1/6/2021 Coronavirus (COVID-19) Update by Dr. Bruce Feinberg
Most of you are too young to recall the last mass vaccination in the US, it was the Sabin oral polio vaccine. At the time it was ground-breaking, offering longer-lasting immunity than the Salk vaccine, and, by being oral, it lent itself beautifully for mass vaccination. Our family’s vaccination took place on a Saturday in early Spring 1962 at my sister’s junior high school. I was a month shy of my 7th birthday standing patiently in a fast-moving line with my mom and sister, neighbors, and friends, excitedly waiting to get my sugar cube holding the pink droplet of vaccine. What a different time on nearly every level.
The immediate issues facing the US mass Covid vaccination are myriad:
- The absence of a national strategy that recognizes the virus for the threat that it is to our life, liberty and pursuit of happiness
- The anti-vax movement that thwarts efforts to achieve herd immunity
- The complexities of multiple vaccines with complex supply chain requirements and dosing regimens
- The necessary limitations of the clinical trials conducted over a mere 9 months
- An uncontrolled surge that is both overwhelming our healthcare system and contributing to the increasingly rapid rate of mutation events.

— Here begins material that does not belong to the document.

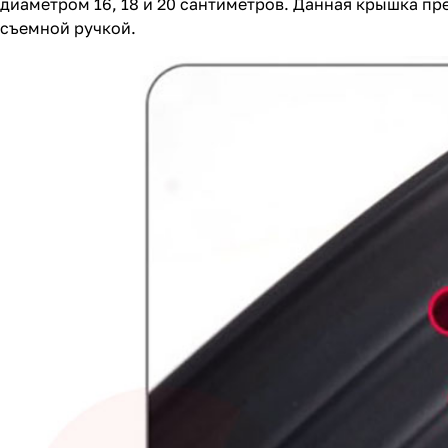
диаметром 16, 18 и 20 сантиметров. Данная крышка пр
съемной ручкой.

- A complacent public that is sheltered from the devastation of Covid as their own safety prevents them from visiting their afflicted friends and family in the hospital, rather than witnessing first-hand the human tragedy they experience the pandemic in 30-second news feeds, impersonal bar graphs, and trend lines too reminiscent of modern military conflicts.
Our most pressing issue today is a vaccine administration problem — not a supply, demand, or distribution problem — only a quarter of the doses delivered to states has been administered in the first four weeks; and this landscape may quickly change for the worse as a post-holiday surge, powered by a mutation-driven doubling or tripling of transmission rates, impacts a healthcare system already beyond capacity. In such a nightmare scenario in which supply, demand, and distribution also become problematic, as is now the case in the UK, we will have to consider all options (1/2 dosing, delayed 2nd (booster) dose) to stem further transmission via a war footing vaccination strategy to achieve some level of immunity in 2/3 of the US population in the 2nd calendar quarter.
Throughout these updates, I have tried to find a silver lining in the cloudscape of Covid but this has never been harder. To actually have the vaccine in hand but fail to achieve its timely administration, knowing what’s at risk with a pandemic surge that is contributing to the mutation rate, is not just frustrating but scary. In my version of making America great again, I think back to that Saturday in 1962 a time when we embraced science when we dreamt of the impossible like putting a man on the moon, when we worked for the collective good of our neighbors and when we used the most foundational of infrastructure, our public schools, to deliver life-saving remedies to all who were at risk.